:: Activity ::
Every record below needs to be written out exactly, apart from the pictures.

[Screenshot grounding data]
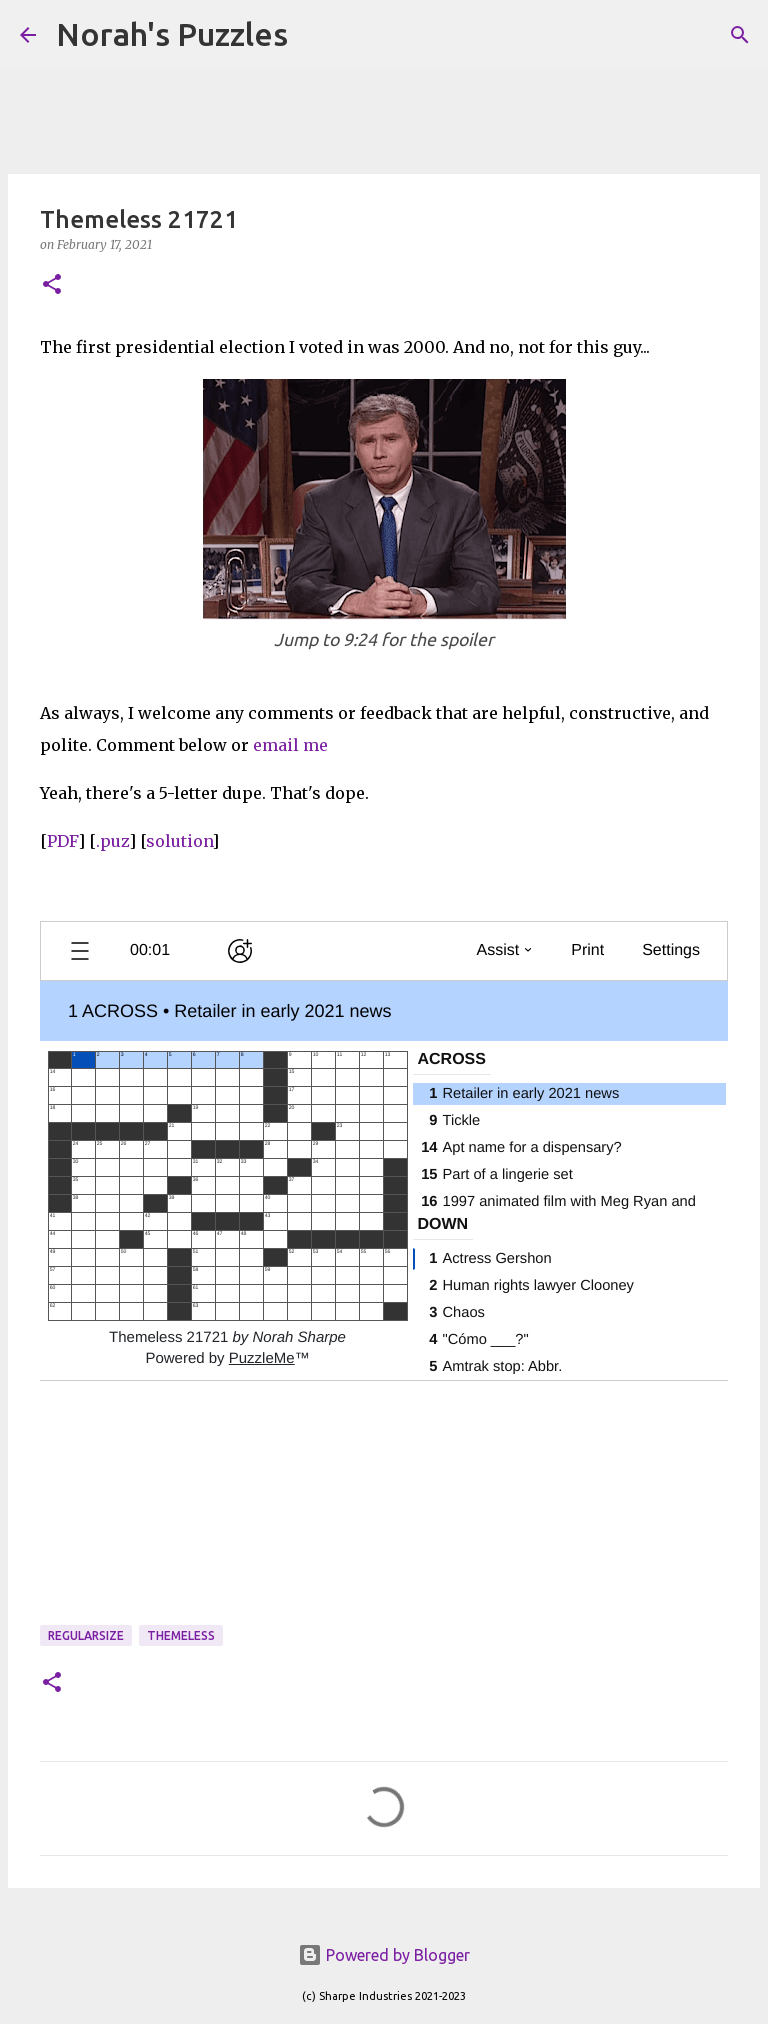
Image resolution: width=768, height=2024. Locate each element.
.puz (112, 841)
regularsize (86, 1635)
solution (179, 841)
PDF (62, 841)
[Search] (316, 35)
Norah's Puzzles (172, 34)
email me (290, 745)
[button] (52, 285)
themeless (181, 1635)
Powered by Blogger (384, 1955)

:: Response for this exercise ::
Image resolution: width=768, height=2024. Locate each element.
.puz (112, 841)
regularsize (86, 1635)
solution (179, 841)
PDF (62, 841)
[Search] (316, 35)
Norah's Puzzles (172, 34)
email me (290, 745)
[button] (52, 285)
themeless (181, 1635)
Powered by Blogger (384, 1955)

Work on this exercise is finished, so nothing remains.